= MacLeod baronets =

United Kingdom Baronetcy

There have been two baronetcies created for persons with the surname MacLeod (pronounced "MacLoud"), both in the Baronetage of the United Kingdom. As of 2014 both titles are extant.

The MacLeod Baronetcy, of Fuinary, Morven, in the County of Argyll, was created in the Baronetage of the United Kingdom on 3 March 1924 for John MacLeod, who had earlier represented Glasgow Central and Kelvingrove in the House of Commons as a Conservative. His grandson, the third Baronet (who succeeded his father), was killed on active service in 1944. He was succeeded by his uncle, the fourth Baronet, George MacLeod. He was a clergyman, one of the best known, most influential and unconventional Church of Scotland ministers of the 20th century, and founder of the Iona Community on the island of Iona. In 1967 he was given a life peerage as Baron MacLeod of Fuinary, of Fuinary in Morven in the County of Argyll. This title became extinct on his death in 1991 while he was succeeded in the baronetcy by his son, the journalist Maxwell MacLeod, the fifth and (as of 2014) present holder of the title.

The MacLeod Baronetcy, of The Fairfields, Cobham, in the County of Surrey, was created in the Baronetage of the United Kingdom on 22 January 1925 for Charles MacLeod, Chairman of the National Bank of India and of the Imperial Tea Company. As of 2014 the title is held by his great-grandson, the fourth Baronet, who succeeded his father in 2012.

As of 28 February 2014 the present Baronet has not successfully proven his succession and is therefore not on the Official Roll of the Baronetage, with the baronetcy considered dormant since 2012.

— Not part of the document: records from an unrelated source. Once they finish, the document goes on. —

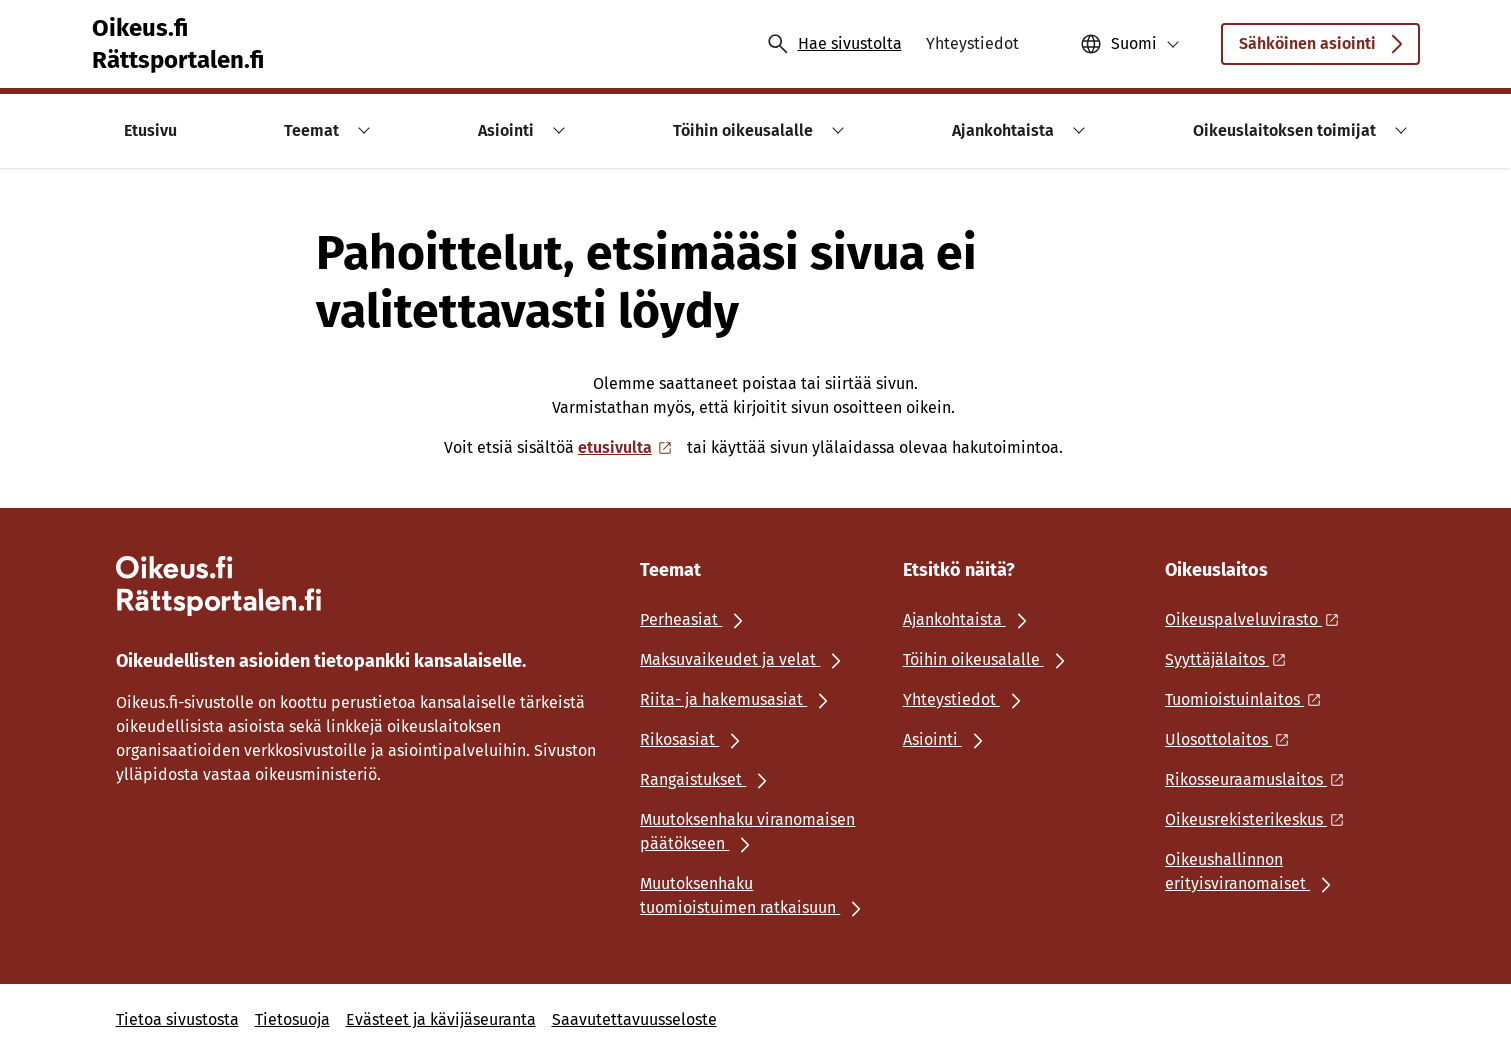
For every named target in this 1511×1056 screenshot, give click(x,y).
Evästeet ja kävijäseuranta (441, 1019)
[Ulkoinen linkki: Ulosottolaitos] (1232, 739)
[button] (1130, 44)
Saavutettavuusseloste (634, 1019)
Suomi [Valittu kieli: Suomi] (1134, 43)
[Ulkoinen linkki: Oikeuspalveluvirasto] (1257, 619)
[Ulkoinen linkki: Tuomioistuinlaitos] (1248, 699)
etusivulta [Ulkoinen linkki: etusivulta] (626, 447)
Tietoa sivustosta (177, 1019)
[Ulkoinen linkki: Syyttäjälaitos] (1231, 659)
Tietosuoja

==MacLeod baronets, of Fuinary (1924)==
- Sir John Mackintosh MacLeod, 1st Baronet (1857–1934)
- Sir John Mackintosh Norman MacLeod, 2nd Baronet (1891–1939)
- Sir Ian Francis Norman MacLeod, 3rd Baronet (1921–1944)
- Sir George Fielden MacLeod, 4th Baronet (1895–1991) (created a life peer as Baron MacLeod of Fuinary in 1967)
- Sir John Maxwell Norman MacLeod, 5th Baronet (born 1952)

The heir presumptive is the present holder's only brother Neil David MacLeod (born 1959). There are no further heirs to the title.

==MacLeod baronets, of The Fairfields (1925)==
- Sir Charles Campbell MacLeod, 1st Baronet (1858–1936)
- Sir Murdoch Campbell MacLeod, 2nd Baronet (1893–1950)
- Sir Charles Henry MacLeod, 3rd Baronet (1924–2012)
- Sir James Roderick Charles MacLeod, 4th Baronet (born 1960)

The heir apparent is the present holder's son Rory MacLeod (born 1994).